Work request
Copies of all lines containing the string "Advisory" are needed from the data below.

Excerpted data
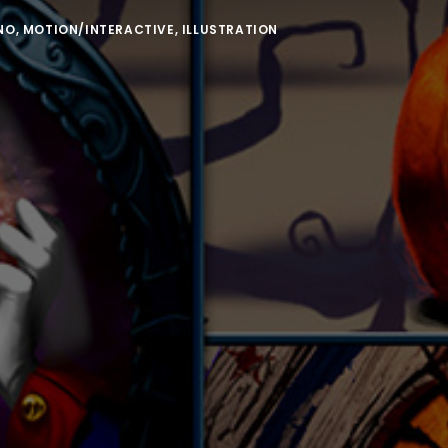
NO
,
MOTION/INTERACTIVE
,
ILLUSTRATION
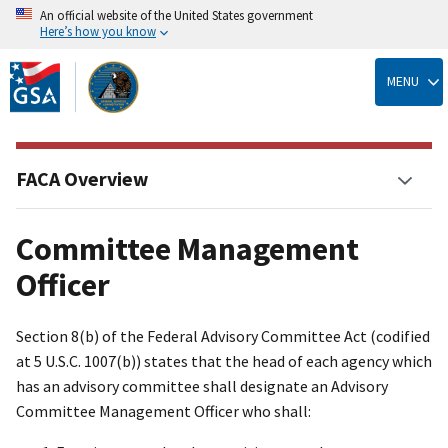
An official website of the United States government
Here’s how you know
Skip
to
MENU
main
content
FACA Overview
Committee Management
Officer
Section 8(b) of the Federal Advisory Committee Act (codified
at 5 U.S.C. 1007(b)) states that the head of each agency which
has an advisory committee shall designate an Advisory
Committee Management Officer who shall:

Exercise solution
Section 8(b) of the Federal Advisory Committee Act (codified
has an advisory committee shall designate an Advisory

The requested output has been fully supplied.